WORKSHOP ON INTELLIGENT TRACKERS, 14–16 MAY 2014, UNIVERSITY OF PENNSYLVANIA, U.S.A.

The Associative Memory Serial Link Processor for the Fast TracKer (FTK) at ATLAS

A. Andreani, a,b A. Annovi, c,2 R. Beccherle, d,e M. Beretta, c N. Biesuz, f,3 W. Billereau, g R. Cipriani, c,f S. Citaro, c,f M. Citterio, a A. Colombo, b J.M. Combe, f F. Crescioli, d D. Dimas, h S. Donati, c,f C. Gentsos, i P. Giannetti, c K. Kordas, i A. Lanza, j V. Liberati, a,b,1 P. Luciano, c,f D. Magalotti, k,l P. Neroutsos, i S. Nikolaidis, i M. Piendibene, c,f E. Rossi, f,4 A. Sakellariou, h S. Shojaii, a,b C.-L. Sotiropoulou, i A. Stabile e and P. Vulliez g

a INFN — Sezione di Milano, Via G. Celoria 16, 20133 Milano, Italy
b Dipartimento di Fisica, Università degli Studi di Milano, Via G. Celoria 16, 20133 Milano, Italy
c INFN — LNF, Via E. Fermi 40, 00044 Frascati, Italy
d Laboratoire de Physique Nucléaire et de Hautes Energies (LPNHE), 4 place Jussieu, 75252 Paris, France
e INFN — Sezione di Pisa, Largo B. Pontecorvo 3, 56127 Pisa, Italy
f Dipartimento di Fisica, Università degli Studi di Pisa, Largo B. Pontecorvo 3, 56127 Pisa, Italy
g CERN, 1211 Geneva 23, Switzerland
h Prisma Electronics SA, El. Venizelou 128, Nea Smyrni, 17123 Athens, Greece
i Department of Physics, Aristotle University of Thessaloniki, 54124 Thessaloniki, Greece
j INFN — Sezione di Pavia, Via A. Bassi 6, 27100 Pavia, Italy
k Università di Modena e Reggio Emilia, Via Università 4, 41121 Modena, Italy
l INFN — Sezione di Perugia, Via A. Pascoli, 06100 Perugia, Italy

E-mail: valentino.liberali@mi.infn.it

ABSTRACT: The Fast TracKer (FTK) is an extremely powerful and very compact processing unit, essential for efficient Level 2 trigger selection in future high-energy physics experiments at the LHC. FTK employs Associative Memories (AM) to perform pattern recognition; input and output data are transmitted over serial links at 2 Gbit/s to reduce routing congestion at the board level. Prototypes of the AM chip and of the AM board have been manufactured and tested, in preparation of the imminent design of the final version.

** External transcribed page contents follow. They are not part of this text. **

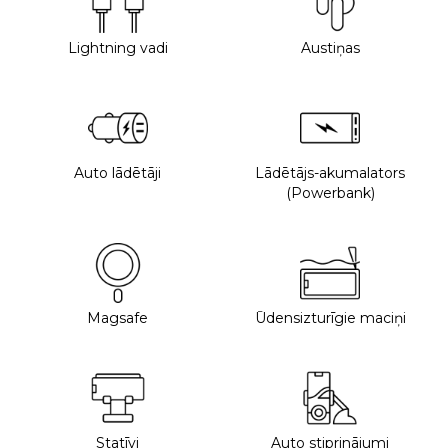
Lightning vadi
Austiņas
Auto lādētāji
Lādētājs-akumalators
(Powerbank)
Magsafe
Ūdensizturīgie maciņi
Statīvi
Auto stiprinājumi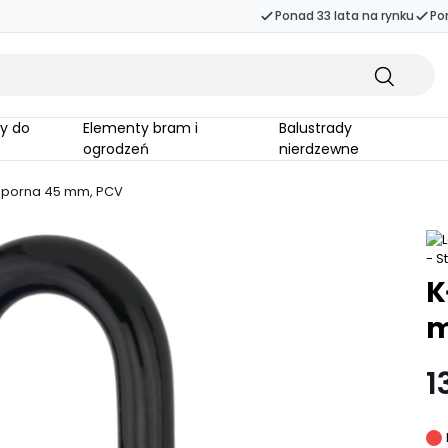
Ponad 33 lata na rynku
Po
Elementy bram i
Balustrady
ogrodzeń
nierdzewne
porna 45 mm, PCV
K
m
1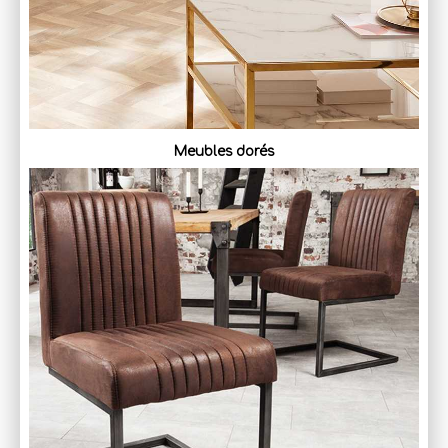
Meubles dorés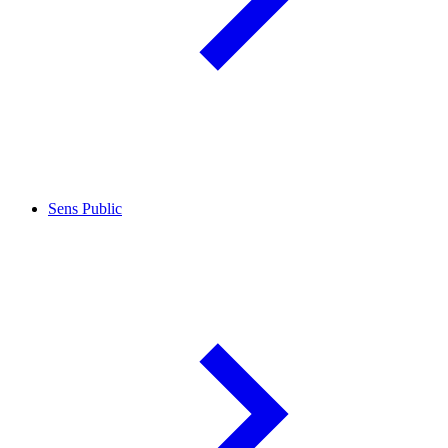
Sens Public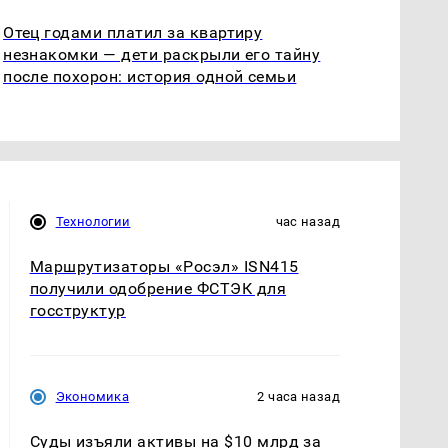
Отец годами платил за квартиру
незнакомки — дети раскрыли его тайну
после похорон: история одной семьи
Технологии
час назад
Маршрутизаторы «Росэл» ISN415
получили одобрение ФСТЭК для
госструктур
Экономика
2 часа назад
Суды изъяли активы на $10 млрд за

KEYWORDS: VLSI circuits; Trigger concepts and systems (hardware and software); Digital electronic circuits

1Corresponding author.
2Now at: INFN — Sezione di Pisa, 56127 Pisa, Italy.
3Now at: INFN — Sezione di Pisa and Dipartimento di Fisica, Università degli Studi di Pisa, 56127 Pisa, Italy.
4Now at: INFN — LNF, 00044 Frascati, Italy.
1 Introduction

Experiments at the LHC, such as ATLAS [1], produce a huge amount of data. Since a limited amount of data can be transferred to a storage system for subsequent off-line processing, an enormous data reduction must be performed. To this end, a trigger system is used to recognize interesting events in real time [2]. Tracking devices play an essential role in this trigger selection task and in particular the silicon devices that are becoming the preponderant tracking technology.

Track detection can be performed by comparing data from detectors with a set of pre-computed patterns stored in a memory. The pattern recognition problem can be solved by a dedicated system based on Associative Memories (AM) [3], which exploits parallelism to the highest possible level.

This paper presents the ongoing design of the Associative Memory Serial Link Processor (AMSLP), based on AM chips and boards, with high-speed serial links for internal data exchange.

2 The FTK system

The LHC accelerator will deliver increased instantaneous luminosity in the coming years [4]. The main purpose is to increase the physics output of the LHC experiments. As a side effect it will be more challenging to perform online data reduction. In order to maintain current High Level Trigger (HLT) performance under the harsher conditions, the ATLAS Trigger and Data Acquisition...
(TDAQ) is undergoing several upgrades [5] including the addition of the ATLAS Fast TracKer (FTK) Processor [6]. The FTK processor is designed to provide massive computing power and to minimize the on-line execution time of complex tracking algorithms. The FTK will provide the ATLAS High Level Trigger (HLT) with a complete list of tracks for particles with transverse momentum above 1 GeV/c. It will process all events that are accepted by the level-1 trigger, with an event rate up to 100 kHz and a latency of the order of 100 μs.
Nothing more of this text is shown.